China’s auto sector is one of the global drivers for chemicals
Copyright: Rex Features
The impact of the European petrochemical crisis is largely to blame for this fall, having caused 11% year-over-year volume declines related to higher energy supply costs when compared to competition across the Atlantic Ocean.
As a result, European chemicals companies may lag behind in the long run should their margin rate remain at levels insufficient for new facility investments. In addition, the sector is impaired by persistent weakness in its eurozone downstream markets – automotive manufacturing and construction.
Alone, agricultural chemicals (5% projected increase) and cosmetics (0.4% projected decrease) are unable to make up for the sector’s shortfall.
While agriculture chemicals benefit from buoyant demand for fertilizer and phytosanitary products, the cosmetic outlook is tied to household consumption trends, which have been at a standstill for the past two years.

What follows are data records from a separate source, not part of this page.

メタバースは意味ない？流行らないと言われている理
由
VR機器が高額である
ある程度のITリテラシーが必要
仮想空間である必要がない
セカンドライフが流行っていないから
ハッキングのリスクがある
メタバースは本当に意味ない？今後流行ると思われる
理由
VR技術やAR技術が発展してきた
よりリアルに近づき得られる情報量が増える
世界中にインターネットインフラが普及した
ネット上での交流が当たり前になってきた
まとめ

Nonetheless, the European chemicals industry strives to remain competitive internationally, accounting for approximately 40% of intra- and extra-EU trade. This stems largely from the strength of the German chemicals industry, which has always been export-orientated.
Germany-based BASF, the worldwide leader in chemicals, reported 2012 revenue 1.5 times higher than its nearest competitor.
Moreover, many European chemicals companies implemented drastic cost cutbacks, enabling them to surpass 2009’s violent slump and become key players in certain fields. This has allowed them to resist calls for price cuts from their customers, and some have even attained must-have pricing power for their chemicals products.
EYE TOWARD THE FUTURE
Looking forward, the US chemicals industry is the one to watch. In 2014, the credit quality of North American chemicals companies is expected to stay healthy, supported by a firming recovery of the general economy.
The industry will grow at a moderate pace of about 3.2%, reaching total revenue of $870bn. Margins are expected to be quite robust – perhaps even boosted – because of continued support from low natural gas prices. Liquidity will remain healthy, thanks to conservative corporate balance sheet management, generally high cash reserves and easy access to credit for most major players in the industry.
Marc Livinec is a sector advisor for Euler Hermes regarding chemicals, pharmaceuticals, and oil- and energy related industries. He produces global sector analysis for the company’s policyholders, partners and related businesses. Euler Hermes is a global provider of trade credit insurance, which helps businesses avoid losses through nonpayment of commercial debt and grow profitability by making informed credit decisions.